Graph database use case: social media analysis
Graph databases can be used in many different scenarios, but it is commonly used to analyze social networks. In fact, social networks make the ideal use case as they involve a heavy volume of nodes (user accounts) and multi-dimensional connections (engagements in many different directions). A graph analysis for a social network can determine:
- How active are users? (number of nodes)
- Which users have the most influence? (density of connections)
- Who has the most two-way engagement? (direction and density of connections)
However, this information is useless if it has been unnaturally skewed by bots. Fortunately, graph analytics can provide an excellent means for identifying and filtering out bots.
In a real-world use case, the Oracle team used Oracle Marketing Cloud to evaluate social media advertising and traction—specifically, to identify fake bot accounts that skewed data. The most common behavior by these bots involved retweet target accounts, thus artificially inflating their popularity. A simple pattern analysis allowed for a look using retweet count and density of connections to neighbors. Naturally popular accounts showed different relationships with neighbors compared to bot-driven accounts.
This image shows naturally popular accounts.
And this image shows the behavior of a bot-driven account.
The key here is using the power of graph analytics to identify a natural pattern versus a bot pattern. From there, it’s as simple as filtering out those accounts, though it’s also possible to dig deeper to examine, say, the relationship between bots and retweeted accounts.

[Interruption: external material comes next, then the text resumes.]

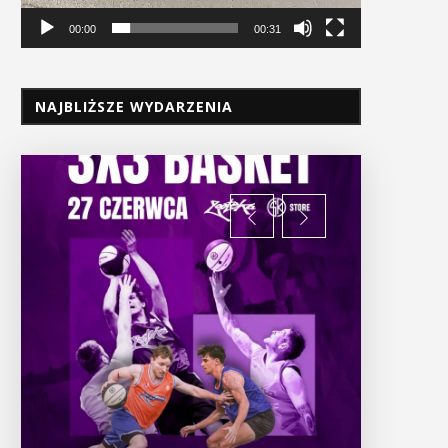
00:00
00:31
NAJBLIŻSZE WYDARZENIA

Social media networks do their best to eliminate bot accounts, as they impact their overall user base experience. To verify that this process of bot detection was accurate, flagged accounts were checked after a month. The results were as follows:
- Suspended: 89%
- Deleted: 2.2%
- Still active: 8.8%
This extremely high percentage of punished accounts (91.2%) showed the accuracy of both pattern identification and the cleansing process. This would have taken significantly longer in a standard tabular database, but with graph analytics, it&’s possible to identify complex patterns quickly.